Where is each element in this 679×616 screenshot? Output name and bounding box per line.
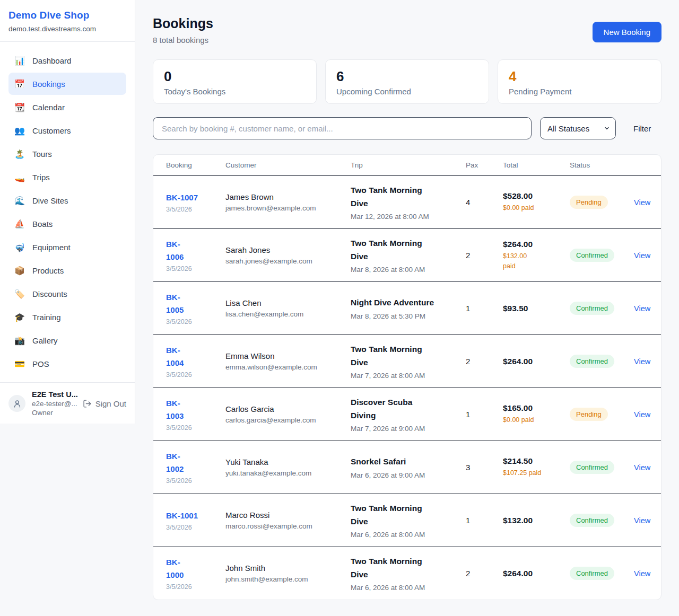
paid-amount: $132.00 paid bbox=[503, 251, 570, 271]
stat-value: 4 bbox=[509, 69, 650, 84]
avatar bbox=[8, 395, 25, 412]
booking-id-link[interactable]: BK- 1003 bbox=[166, 397, 184, 423]
booking-id-link[interactable]: BK- 1002 bbox=[166, 450, 184, 476]
total-cell: $264.00 bbox=[503, 357, 570, 366]
status-cell: Confirmed bbox=[570, 514, 634, 527]
view-link[interactable]: View bbox=[634, 410, 650, 419]
search-input[interactable] bbox=[153, 117, 532, 139]
sidebar-item-label: Dive Sites bbox=[32, 196, 68, 205]
status-select-wrap: All Statuses bbox=[540, 117, 616, 139]
booking-cell: BK- 10033/5/2026 bbox=[166, 397, 225, 432]
sidebar-item-trips[interactable]: 🚤Trips bbox=[8, 166, 126, 188]
sidebar-item-gallery[interactable]: 📸Gallery bbox=[8, 329, 126, 351]
customer-email: carlos.garcia@example.com bbox=[225, 416, 351, 424]
view-link[interactable]: View bbox=[634, 516, 650, 525]
total-cell: $528.00$0.00 paid bbox=[503, 191, 570, 213]
pax-count: 3 bbox=[466, 463, 503, 472]
camera-icon: 📸 bbox=[14, 336, 25, 346]
table-header-row: BookingCustomerTripPaxTotalStatus bbox=[153, 155, 661, 175]
customer-cell: Marco Rossimarco.rossi@example.com bbox=[225, 511, 351, 530]
status-cell: Pending bbox=[570, 196, 634, 209]
sidebar-item-dive-sites[interactable]: 🌊Dive Sites bbox=[8, 189, 126, 212]
sailboat-icon: ⛵ bbox=[14, 219, 25, 229]
customer-cell: Yuki Tanakayuki.tanaka@example.com bbox=[225, 457, 351, 477]
status-select[interactable]: All Statuses bbox=[540, 117, 616, 139]
table-row: BK- 10053/5/2026Lisa Chenlisa.chen@examp… bbox=[153, 281, 661, 335]
view-link[interactable]: View bbox=[634, 198, 650, 207]
view-link[interactable]: View bbox=[634, 357, 650, 366]
booking-id-link[interactable]: BK- 1005 bbox=[166, 291, 184, 316]
stat-label: Today's Bookings bbox=[164, 87, 306, 96]
view-link[interactable]: View bbox=[634, 569, 650, 578]
column-header-booking: Booking bbox=[166, 161, 225, 169]
trip-date: Mar 7, 2026 at 9:00 AM bbox=[351, 425, 466, 433]
new-booking-button[interactable]: New Booking bbox=[593, 22, 661, 42]
sidebar-item-products[interactable]: 📦Products bbox=[8, 259, 126, 281]
booking-cell: BK- 10063/5/2026 bbox=[166, 238, 225, 272]
status-badge: Pending bbox=[570, 408, 608, 421]
customer-email: yuki.tanaka@example.com bbox=[225, 469, 351, 477]
customer-name: Lisa Chen bbox=[225, 298, 351, 307]
filter-button[interactable]: Filter bbox=[633, 124, 651, 133]
trip-date: Mar 12, 2026 at 8:00 AM bbox=[351, 213, 466, 221]
trip-date: Mar 7, 2026 at 8:00 AM bbox=[351, 372, 466, 380]
customer-email: john.smith@example.com bbox=[225, 575, 351, 583]
trip-date: Mar 8, 2026 at 5:30 PM bbox=[351, 312, 466, 320]
credit-card-icon: 💳 bbox=[14, 359, 25, 369]
booking-id-link[interactable]: BK- 1006 bbox=[166, 238, 184, 263]
tag-icon: 🏷️ bbox=[14, 289, 25, 299]
sidebar-item-equipment[interactable]: 🤿Equipment bbox=[8, 236, 126, 258]
sidebar-item-bookings[interactable]: 📅Bookings bbox=[8, 73, 126, 95]
booking-id-link[interactable]: BK- 1004 bbox=[166, 344, 184, 369]
sidebar-item-boats[interactable]: ⛵Boats bbox=[8, 213, 126, 235]
island-icon: 🏝️ bbox=[14, 149, 25, 159]
trip-cell: Two Tank Morning DiveMar 6, 2026 at 8:00… bbox=[351, 555, 466, 591]
trip-name: Two Tank Morning Dive bbox=[351, 237, 466, 262]
column-header-status: Status bbox=[570, 161, 634, 169]
total-cell: $264.00$132.00 paid bbox=[503, 240, 570, 271]
actions-cell: View bbox=[634, 357, 650, 366]
view-link[interactable]: View bbox=[634, 463, 650, 472]
booking-id-link[interactable]: BK-1001 bbox=[166, 509, 198, 522]
package-icon: 📦 bbox=[14, 266, 25, 276]
trip-date: Mar 6, 2026 at 9:00 AM bbox=[351, 471, 466, 479]
view-link[interactable]: View bbox=[634, 251, 650, 260]
booking-date: 3/5/2026 bbox=[166, 265, 225, 272]
paid-amount: $107.25 paid bbox=[503, 468, 570, 478]
customer-cell: James Brownjames.brown@example.com bbox=[225, 192, 351, 212]
column-header-customer: Customer bbox=[225, 161, 351, 169]
total-amount: $528.00 bbox=[503, 191, 570, 201]
brand-domain: demo.test.divestreams.com bbox=[8, 25, 126, 33]
sidebar-item-label: Calendar bbox=[32, 103, 65, 112]
paid-amount: $0.00 paid bbox=[503, 415, 570, 425]
booking-date: 3/5/2026 bbox=[166, 206, 225, 213]
trip-cell: Discover Scuba DivingMar 7, 2026 at 9:00… bbox=[351, 396, 466, 432]
booking-id-link[interactable]: BK- 1000 bbox=[166, 556, 184, 582]
booking-date: 3/5/2026 bbox=[166, 477, 225, 485]
sidebar-user-section: E2E Test U... e2e-tester@... Owner Sign … bbox=[0, 382, 135, 424]
sidebar-item-customers[interactable]: 👥Customers bbox=[8, 119, 126, 142]
pax-count: 2 bbox=[466, 251, 503, 260]
table-row: BK- 10003/5/2026John Smithjohn.smith@exa… bbox=[153, 547, 661, 600]
booking-cell: BK-10073/5/2026 bbox=[166, 191, 225, 213]
customer-name: John Smith bbox=[225, 564, 351, 573]
sidebar-item-label: Tours bbox=[32, 149, 52, 159]
sidebar-item-label: Dashboard bbox=[32, 56, 71, 65]
pax-count: 2 bbox=[466, 357, 503, 366]
user-email: e2e-tester@... bbox=[32, 400, 78, 408]
sidebar-item-dashboard[interactable]: 📊Dashboard bbox=[8, 49, 126, 72]
sidebar-item-label: Trips bbox=[32, 173, 50, 182]
booking-id-link[interactable]: BK-1007 bbox=[166, 191, 198, 204]
diving-mask-icon: 🤿 bbox=[14, 242, 25, 252]
sign-out-button[interactable]: Sign Out bbox=[83, 399, 126, 408]
sidebar-item-training[interactable]: 🎓Training bbox=[8, 306, 126, 328]
sidebar-item-tours[interactable]: 🏝️Tours bbox=[8, 143, 126, 165]
trip-name: Two Tank Morning Dive bbox=[351, 343, 466, 368]
total-amount: $214.50 bbox=[503, 456, 570, 466]
trip-cell: Two Tank Morning DiveMar 6, 2026 at 8:00… bbox=[351, 502, 466, 538]
sidebar-item-pos[interactable]: 💳POS bbox=[8, 353, 126, 375]
sidebar-item-discounts[interactable]: 🏷️Discounts bbox=[8, 283, 126, 305]
sidebar-item-calendar[interactable]: 📆Calendar bbox=[8, 96, 126, 118]
view-link[interactable]: View bbox=[634, 304, 650, 313]
stat-card-today-s-bookings: 0Today's Bookings bbox=[153, 59, 317, 104]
○ ○ ○ ○ ○ ○ ○
Work task: Although the records include pictures, output only their text, exactly and completely.

Result for this exercise:
Where is each element in this 679×616 screenshot? Output name and bounding box per line.
paid-amount: $132.00 paid bbox=[503, 251, 570, 271]
stat-value: 4 bbox=[509, 69, 650, 84]
avatar bbox=[8, 395, 25, 412]
booking-id-link[interactable]: BK- 1003 bbox=[166, 397, 184, 423]
booking-id-link[interactable]: BK- 1002 bbox=[166, 450, 184, 476]
total-cell: $264.00 bbox=[503, 357, 570, 366]
status-cell: Confirmed bbox=[570, 514, 634, 527]
view-link[interactable]: View bbox=[634, 410, 650, 419]
search-input[interactable] bbox=[153, 117, 532, 139]
sidebar-item-label: Dive Sites bbox=[32, 196, 68, 205]
status-select-wrap: All Statuses bbox=[540, 117, 616, 139]
booking-cell: BK- 10033/5/2026 bbox=[166, 397, 225, 432]
sidebar-item-trips[interactable]: 🚤Trips bbox=[8, 166, 126, 188]
sidebar-item-gallery[interactable]: 📸Gallery bbox=[8, 329, 126, 351]
customer-email: carlos.garcia@example.com bbox=[225, 416, 351, 424]
view-link[interactable]: View bbox=[634, 516, 650, 525]
total-cell: $528.00$0.00 paid bbox=[503, 191, 570, 213]
pax-count: 3 bbox=[466, 463, 503, 472]
camera-icon: 📸 bbox=[14, 336, 25, 346]
table-header-row: BookingCustomerTripPaxTotalStatus bbox=[153, 155, 661, 175]
customer-cell: Marco Rossimarco.rossi@example.com bbox=[225, 511, 351, 530]
status-cell: Pending bbox=[570, 196, 634, 209]
sidebar-item-dive-sites[interactable]: 🌊Dive Sites bbox=[8, 189, 126, 212]
sailboat-icon: ⛵ bbox=[14, 219, 25, 229]
customer-cell: Yuki Tanakayuki.tanaka@example.com bbox=[225, 457, 351, 477]
status-select[interactable]: All Statuses bbox=[540, 117, 616, 139]
table-row: BK- 10053/5/2026Lisa Chenlisa.chen@examp… bbox=[153, 281, 661, 335]
view-link[interactable]: View bbox=[634, 198, 650, 207]
view-link[interactable]: View bbox=[634, 357, 650, 366]
booking-id-link[interactable]: BK- 1005 bbox=[166, 291, 184, 316]
stat-label: Today's Bookings bbox=[164, 87, 306, 96]
view-link[interactable]: View bbox=[634, 569, 650, 578]
column-header-booking: Booking bbox=[166, 161, 225, 169]
trip-date: Mar 7, 2026 at 9:00 AM bbox=[351, 425, 466, 433]
new-booking-button[interactable]: New Booking bbox=[593, 22, 661, 42]
sidebar-item-products[interactable]: 📦Products bbox=[8, 259, 126, 281]
booking-cell: BK- 10063/5/2026 bbox=[166, 238, 225, 272]
status-badge: Pending bbox=[570, 408, 608, 421]
customer-email: yuki.tanaka@example.com bbox=[225, 469, 351, 477]
customer-name: Lisa Chen bbox=[225, 298, 351, 307]
filter-button[interactable]: Filter bbox=[633, 124, 651, 133]
trip-date: Mar 12, 2026 at 8:00 AM bbox=[351, 213, 466, 221]
trip-date: Mar 7, 2026 at 8:00 AM bbox=[351, 372, 466, 380]
customer-email: john.smith@example.com bbox=[225, 575, 351, 583]
trip-date: Mar 8, 2026 at 5:30 PM bbox=[351, 312, 466, 320]
credit-card-icon: 💳 bbox=[14, 359, 25, 369]
booking-id-link[interactable]: BK- 1006 bbox=[166, 238, 184, 263]
tag-icon: 🏷️ bbox=[14, 289, 25, 299]
sidebar-item-equipment[interactable]: 🤿Equipment bbox=[8, 236, 126, 258]
sidebar-item-bookings[interactable]: 📅Bookings bbox=[8, 73, 126, 95]
booking-id-link[interactable]: BK- 1004 bbox=[166, 344, 184, 369]
sidebar-item-boats[interactable]: ⛵Boats bbox=[8, 213, 126, 235]
island-icon: 🏝️ bbox=[14, 149, 25, 159]
trip-cell: Two Tank Morning DiveMar 6, 2026 at 8:00… bbox=[351, 555, 466, 591]
trip-name: Two Tank Morning Dive bbox=[351, 237, 466, 262]
column-header-status: Status bbox=[570, 161, 634, 169]
total-cell: $264.00$132.00 paid bbox=[503, 240, 570, 271]
actions-cell: View bbox=[634, 357, 650, 366]
view-link[interactable]: View bbox=[634, 463, 650, 472]
booking-id-link[interactable]: BK-1001 bbox=[166, 509, 198, 522]
package-icon: 📦 bbox=[14, 266, 25, 276]
trip-date: Mar 6, 2026 at 9:00 AM bbox=[351, 471, 466, 479]
view-link[interactable]: View bbox=[634, 251, 650, 260]
booking-date: 3/5/2026 bbox=[166, 265, 225, 272]
paid-amount: $107.25 paid bbox=[503, 468, 570, 478]
customer-cell: James Brownjames.brown@example.com bbox=[225, 192, 351, 212]
column-header-customer: Customer bbox=[225, 161, 351, 169]
total-amount: $528.00 bbox=[503, 191, 570, 201]
brand-domain: demo.test.divestreams.com bbox=[8, 25, 126, 33]
sidebar-item-label: Calendar bbox=[32, 103, 65, 112]
paid-amount: $0.00 paid bbox=[503, 415, 570, 425]
booking-date: 3/5/2026 bbox=[166, 206, 225, 213]
trip-cell: Discover Scuba DivingMar 7, 2026 at 9:00… bbox=[351, 396, 466, 432]
booking-id-link[interactable]: BK- 1000 bbox=[166, 556, 184, 582]
booking-date: 3/5/2026 bbox=[166, 477, 225, 485]
sidebar-user-section: E2E Test U... e2e-tester@... Owner Sign … bbox=[0, 382, 135, 424]
sidebar-item-customers[interactable]: 👥Customers bbox=[8, 119, 126, 142]
pax-count: 2 bbox=[466, 251, 503, 260]
table-row: BK- 10003/5/2026John Smithjohn.smith@exa… bbox=[153, 547, 661, 600]
booking-cell: BK-10073/5/2026 bbox=[166, 191, 225, 213]
customer-name: John Smith bbox=[225, 564, 351, 573]
sidebar-item-label: Tours bbox=[32, 149, 52, 159]
sidebar-item-label: Dashboard bbox=[32, 56, 71, 65]
pax-count: 2 bbox=[466, 357, 503, 366]
user-email: e2e-tester@... bbox=[32, 400, 78, 408]
sidebar-item-dashboard[interactable]: 📊Dashboard bbox=[8, 49, 126, 72]
sidebar-item-label: Trips bbox=[32, 173, 50, 182]
booking-id-link[interactable]: BK-1007 bbox=[166, 191, 198, 204]
diving-mask-icon: 🤿 bbox=[14, 242, 25, 252]
sign-out-button[interactable]: Sign Out bbox=[83, 399, 126, 408]
sidebar-item-training[interactable]: 🎓Training bbox=[8, 306, 126, 328]
sidebar-item-tours[interactable]: 🏝️Tours bbox=[8, 143, 126, 165]
trip-name: Two Tank Morning Dive bbox=[351, 343, 466, 368]
total-amount: $214.50 bbox=[503, 456, 570, 466]
trip-cell: Two Tank Morning DiveMar 6, 2026 at 8:00… bbox=[351, 502, 466, 538]
sidebar-item-pos[interactable]: 💳POS bbox=[8, 353, 126, 375]
sidebar-item-discounts[interactable]: 🏷️Discounts bbox=[8, 283, 126, 305]
sidebar-item-calendar[interactable]: 📆Calendar bbox=[8, 96, 126, 118]
view-link[interactable]: View bbox=[634, 304, 650, 313]
stat-card-today-s-bookings: 0Today's Bookings bbox=[153, 59, 317, 104]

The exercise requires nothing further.